Jimmy received his Equus Award for his wonderful documentary on horses and rhinos. Conceived by Champion Zim trainer Lisa Harris, the initiative sees retired racehorses employed as patrol animals in the Blue Canyon Conservancy in Hoedspruit in the fight against rhino poaching. Not only is it a great conservation effort, but it also provides a second career for horses coming off the track and I’m told the horses adapt particularly well. As with all these things, the project is woefully underfunded and is sorely in need of tack for the horses, warm clothing for rangers (who sleep out at night) and safety gear such as riding hats and boots.

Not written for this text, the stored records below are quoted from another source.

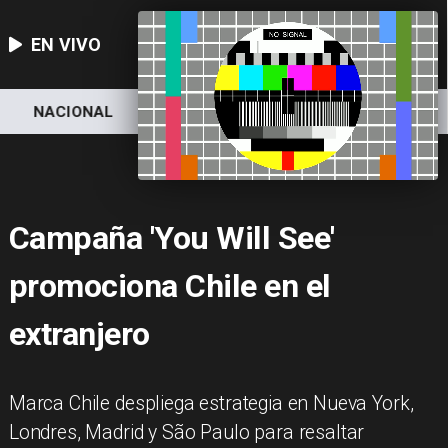
EN VIVO
NACIONAL
DEPORTES
ECONOMÍA
Campaña 'You Will See'
promociona Chile en el
extranjero
Marca Chile despliega estrategia en Nueva York,
Londres, Madrid y São Paulo para resaltar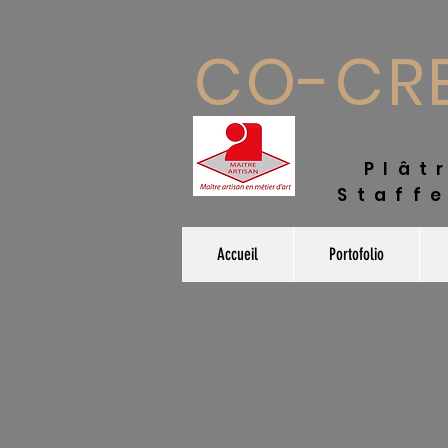
CO-CRE
Plâ
Staffe
Accueil
Portofolio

Jimmy’s second submission was his interview with Dennis Drier from his brand new series ‘Stable Talk’. The new series is flighted fortnightly at 6:30am on Tuesday mornings (with repeats at more civilised times for the rest of us) and includes interviews with trainers around the country, a behind the scenes look into their yards and methodologies and introductions and discussions about some of the stable stars. For those who haven’t been following the series, it is well worth a watch (and anyone who saw the Mike Azzie insert would have had some money down on Masai Warrior in the Gold Cup!).

Listening to Jimmy relate the story of his life is a window onto a different world and I soon have pages of notes. He has a way of seeing excitement and adventure in each tale and colours each story with his wonderful voice and use of language. Being steeped in so many aspects of our industry, he brings racing to life in much the same way. There are heroes and villains and tales of daring and high adventure. Listening to Jimmy tell it, racing always seems that little bit more grand.